Bourdain notwithstanding, suicide is not a ‘white thing’
18th June 2018 · 0 Comments
By Earl Ofari Hutchinson
Guest Columnist
The tragic suicides of renowned food master Anthony Bourdain and fashion designer Kate Spade garnered reams of press and public attention. But what has gotten almost no attention was a study by the AMA a few months before their deaths that revealed two things.
One is that for the first time the suicide rate among young Black males surpassed that of whites of any age group. The other was it exploded a widely propagated myth that Blacks do not kill themselves in anywhere near the numbers that whites do.
As with Bourdain and Spade, the reasons given for the surge in suicides across gender and ethnic groups are depression, drugs, trauma, alienation, social discontent and general life dissatisfaction. But there is one more cause that marks the surge in Black suicides as far different than that of whites: racism. The deep sense of hopelessness and alienation that stems from chronic neglect, denial of opportunities, poverty, and the sense of dead end life existence are powerful disincentives for living for many young Blacks.
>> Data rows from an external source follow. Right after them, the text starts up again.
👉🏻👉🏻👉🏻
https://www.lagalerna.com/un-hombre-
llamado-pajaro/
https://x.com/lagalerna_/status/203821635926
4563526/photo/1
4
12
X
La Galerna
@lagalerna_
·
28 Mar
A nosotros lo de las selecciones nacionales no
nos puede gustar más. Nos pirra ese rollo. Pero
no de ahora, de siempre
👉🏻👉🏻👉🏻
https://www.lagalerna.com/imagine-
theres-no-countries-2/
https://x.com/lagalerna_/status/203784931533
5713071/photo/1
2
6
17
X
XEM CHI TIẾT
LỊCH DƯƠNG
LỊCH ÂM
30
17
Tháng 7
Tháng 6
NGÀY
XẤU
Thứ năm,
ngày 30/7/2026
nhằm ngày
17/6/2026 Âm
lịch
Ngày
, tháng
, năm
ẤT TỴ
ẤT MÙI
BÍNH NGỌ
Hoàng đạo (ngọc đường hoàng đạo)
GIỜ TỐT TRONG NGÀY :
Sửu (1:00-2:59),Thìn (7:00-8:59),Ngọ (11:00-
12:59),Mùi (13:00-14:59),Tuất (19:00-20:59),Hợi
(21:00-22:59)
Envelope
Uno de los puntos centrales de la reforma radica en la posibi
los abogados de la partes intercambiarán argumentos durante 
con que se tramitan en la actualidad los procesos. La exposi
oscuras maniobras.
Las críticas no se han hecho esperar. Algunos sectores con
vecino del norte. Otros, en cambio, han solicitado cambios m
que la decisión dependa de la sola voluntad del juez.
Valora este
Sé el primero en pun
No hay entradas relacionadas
The tragic irony is that a major reason the rise in Black suicides has gotten so little attention is not solely due to racism and the devaluation of Black life. It’s the very myth that suicide is solely “a white thing.” This has been the subject of riffs from some comedians, most notably Dick Gregory, who once quipped that while whites jump out of windows in tall buildings Blacks jump up from basements.
Even during the decades when it was a virtual article of belief that Blacks didn’t kill themselves, there was enough anecdotal evidence that suicide was a much wider occurrence among Blacks than was commonly thought. Yet, there were no studies that homed-in on the incidence of Black suicides, let alone the causes. The focus in Black deaths was almost exclusively on the disproportionate number of homicides among Blacks, especially young Black males. Death by violence from other Blacks, not death by their own hand, accounted for the higher mortality rate and risk factor among Blacks. This blind spot prevented health professionals and policy makers from devising initiatives and allocating resources for tackling the suicide problem among Blacks.
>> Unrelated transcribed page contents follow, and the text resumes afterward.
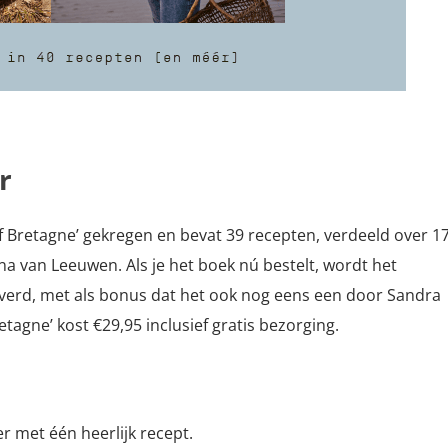
r
f Bretagne’ gekregen en bevat 39 recepten, verdeeld over 1
a van Leeuwen. Als je het boek nú bestelt, wordt het
everd, met als bonus dat het ook nog eens een door Sandra
etagne’ kost €29,95 inclusief gratis bezorging.
r met één heerlijk recept.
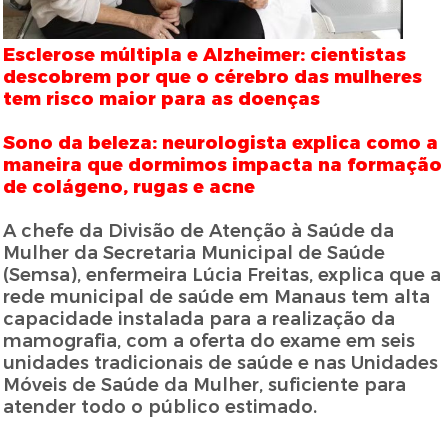
Esclerose múltipla e Alzheimer: cientistas
descobrem por que o cérebro das mulheres
tem risco maior para as doenças
Sono da beleza: neurologista explica como a
maneira que dormimos impacta na formação
de colágeno, rugas e acne
A chefe da Divisão de Atenção à Saúde da
Mulher da Secretaria Municipal de Saúde
(Semsa), enfermeira Lúcia Freitas, explica que a
rede municipal de saúde em Manaus tem alta
capacidade instalada para a realização da
mamografia, com a oferta do exame em seis
unidades tradicionais de saúde e nas Unidades
Móveis de Saúde da Mulher, suficiente para
atender todo o público estimado.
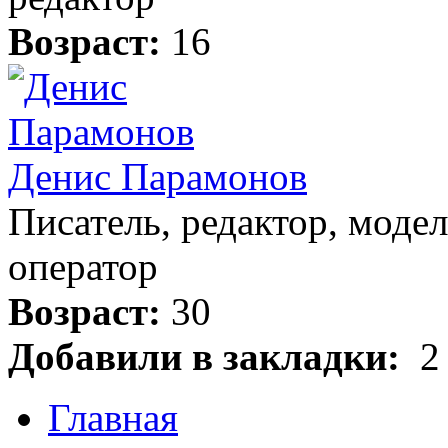
Возраст:
16
Денис Парамонов
Писатель, редактор, модел
оператор
Возраст:
30
Добавили в закладки:
2 
Главная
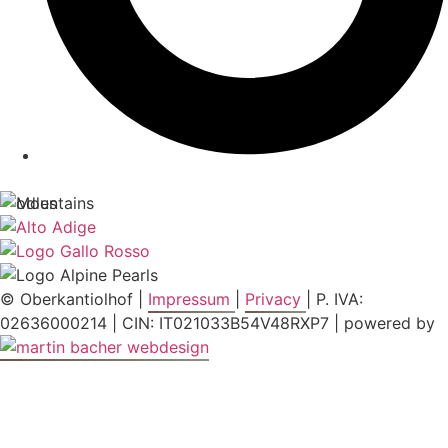
© Oberkantiolhof |
Impressum
|
Privacy
| P. IVA:
02636000214 | CIN: IT021033B54V48RXP7 | powered by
The issue, though, did not totally go unnoticed. In April 2015, Missouri Congressman Emanuel Cellars urged then President Obama to create a task force to examine the rise in Black suicides and to develop preventative measures. The timing couldn’t have been worse. The murders by Dylann Roof of Blacks at a Charleston, South Carolina church assured that the issue of Black suicides would get little press attention. In the next year, the rash of high profile police shootings of unarmed young Black males and the continuing murder carnage in Chicago dominated the headlines.
This reinforced the public and media view that the violent deaths of Blacks, especially Black males, were solely from murder or the police. However, the number of Black suicides continued its deadly march upwards. Another study found that the victims of suicides among Blacks were getting younger and younger and had dipped to those between ages 5 and 11. Even this didn’t sound the alarm bells. Public attention had now shifted to the sharp rise in suicides among young whites in rural areas. This was tied into the Opioid addiction crisis and the flight of industry and job loss. The suicide of comedian Robin Williams and a few other white notables further captivated the press and public fascination. This also reinforced the notion that suicide was almost the sole province of whites, rich and poor, and celebrities.
Then there are the grim numbers. Suicides have been on the rise across the board for the past two decades. In 2016, the Centers for Disease Control (CDC) and Prevention, counted more than 45,000 persons that killed themselves. The CDC noted that in a significant number of these cases there was job loss or severe financial hardship. However, that did not explain why so many young Black males who weren’t in the job market committed suicide. The road to an answer again and again led back to their deep sense of marginalization that young Blacks internalized at earlier and earlier ages. The absence of an early warning system to recognize the trouble signs in schools and among health professionals in poor inner-city communities insured that more young persons who suffered emotional crises would not get the help they desperately needed. The cutbacks in funding and expansion of mental health treatment programs and crisis prevention hotline services further worsened the problem.
The suicides of Bourdain and Spade touched thousands of their ardent fans and peers in the media and the business world. It sparked renewed public attention and concern about the suicide plague. This is a good thing. Unfortunately, that same attention and concern remains totally absent for those who aren’t rich, famous and white and who are also just as likely if not more so, to kill themselves.